On a summer morning seven years ago, while I was living in my hermitage in the woods beside the Bonnechere River, I sat outdoors, holding a mug of coffee, enjoying a warm breeze.  I was preparing to write about Inter-relatedness.

At once, a dozen other tasks presented themselves, each one more appealing than writing. I washed a woven place-mat, hung it outdoors to dry, answered emails, read an old poetry journal, and finally settled on something truly urgent: picking crab–apples from a tree at the top of my lane.

I had noticed the tree the day before, its two large branches split near the trunk, their massive burden of crab-apples hovering just above the ground. I thought the tree might have been struck by lightning or pummelled by winds in a recent storm.

I began to fill a large bin with crab-apples, so eager to be picked that they nearly leapt from their branches. I worked quickly, mindlessly, concerned only that these small apples should be “used” before they fell to the earth to rot.

After nearly an hour of moving heavy branches that hung all askew, picking as many apples as I could reach, I decided I could do no more. I was hot, sticky, and being slowly devoured by a local chapter of mosquitoes who had found me out. Then, I happened to look up at the tree.

Something shifted in me. I was aware of a presence, a dim dark knowing, that moved my heart. Above me, the two split branches hung like almost-severed arms, and above them there was no great trunk. This was it. The tree was hopelessly broken, and would not bear again. Somehow I knew that it hadn’t been lightning or fierce winds but the sheer weight of this huge crop of apples that had broken her branches. This feast of fruit she offered as her dying gift.

Did I acknowledge that? Offer my thanks? I hope so, but it was a brief act. I was eager to get out of the sun, away from the mosquitoes, into my swimsuit.

Minutes later, I was walking through the woods to where a stairway of carefully-placed flat rocks led down into the river. Embraced by the slowly moving water, my companion of seven years, I felt at first only the bliss of coolness, buoyancy.

The Bonnechere  River

But gradually there came again the dim knowing that I had experienced beside the tree. Again I sensed a presence, a something, a someone, cooling me, embracing me, welcoming me into its life…

It was late afternoon when I at last opened my notes on the Powers of the Universe, garnered from Brian Swimme’s DVD series and Jean Houston’s teachings on the way these powers impact our lives.

Jean had spoken of White Buffalo Calf Woman who taught her people that all things are inter-related, so they must reverence all of life. This, Jean said, is what the power of Inter-relatedness is about: a vision of caring with a sense of the whole; we need an overarching vision that is so simple and alluring that we can see what can be, not from many different perspectives (science, art, religion, etc.) but from an all-inclusive vision. Jean sees the Power of Inter-Relatedness as an incredible invitation from the cosmos to create deep caring.

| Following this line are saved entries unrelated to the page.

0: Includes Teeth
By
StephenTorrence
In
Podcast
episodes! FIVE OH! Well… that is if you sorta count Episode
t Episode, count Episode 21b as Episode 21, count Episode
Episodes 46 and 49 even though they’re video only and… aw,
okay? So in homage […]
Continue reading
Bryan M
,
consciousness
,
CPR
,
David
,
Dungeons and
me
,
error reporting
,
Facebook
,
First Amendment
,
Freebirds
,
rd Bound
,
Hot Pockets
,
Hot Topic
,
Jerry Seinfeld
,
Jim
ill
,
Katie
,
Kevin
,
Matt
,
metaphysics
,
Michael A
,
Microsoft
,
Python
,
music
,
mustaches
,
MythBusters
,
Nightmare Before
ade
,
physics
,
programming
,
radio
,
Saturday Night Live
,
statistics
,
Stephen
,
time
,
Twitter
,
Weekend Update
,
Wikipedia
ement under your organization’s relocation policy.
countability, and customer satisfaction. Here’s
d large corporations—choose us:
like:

Inter-relatedness or Care has been at work in the Universe for 13.8 billion years, says Brian Swimme. Without it, the Universe would fall apart.

Parental care emerged as a value in the Universe because it made survival more possible with the mother and father fish caring for their young. As reptiles evolved, Swimme speculates that either they discovered caring, or perhaps it evolved along with them. Reptiles watch over their young and do not eat them (as do some fish).  The amazing power of care deepens with the arrival of mammals, whose care continues sometimes for a lifetime. This, says Swimme, is the Universe showing what it values, enabling mammals to spread out.

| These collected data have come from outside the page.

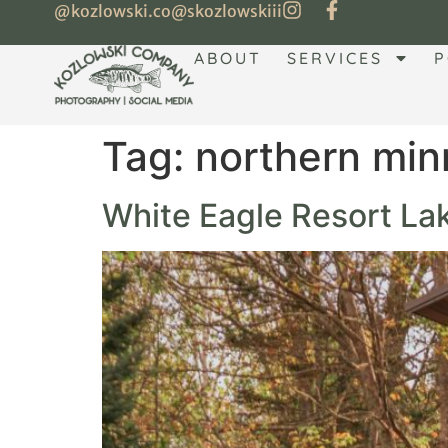
@kozlowski.co
@skozlowskiii
ABOUT
SERVICES
P
Tag:
northern min
White Eagle Resort Lak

In some species of mammals, the female selects among her suitors the male who offers the best chance of having her offspring survive. The female is behaving in a way that will affect the next generation. Through her, the Universe is working to extend care. An intensive study of baboons led researchers to find that when a female chooses a sexual partner one of the qualities she seeks is tenderness. Thus life seeks to deepen and extend care.

Mother Loon nestles babies on her back

Care has to be evoked. A mother sea-lion establishes relationship with her pup by licking, nuzzling, thus evoking her own motherhood. It is the same for us humans, says Swimme. We need to find ways to activate these deep cosmological powers so that we can interact with the universe. This requires imagination. The power of care is evoked out of the plasma of the early universe. How do we enter into that process of evoking care? Just becoming aware is to participate.

How we position ourselves within our relationships with all of life is crucial, and is an act of imagination. To position ourselves in order to USE life leads to the extinction of countless species. Even 100 million years of parental care was not enough to save many species of fish from extinction. The shaping of our imagination by economic, educational and manufacturing systems that see use as the primary mode or orientation towards life on the planet, also views children in schools as “products” to be shaped, (and a tree’s bounty of crab-apples as something to be “used”.) What would be another way?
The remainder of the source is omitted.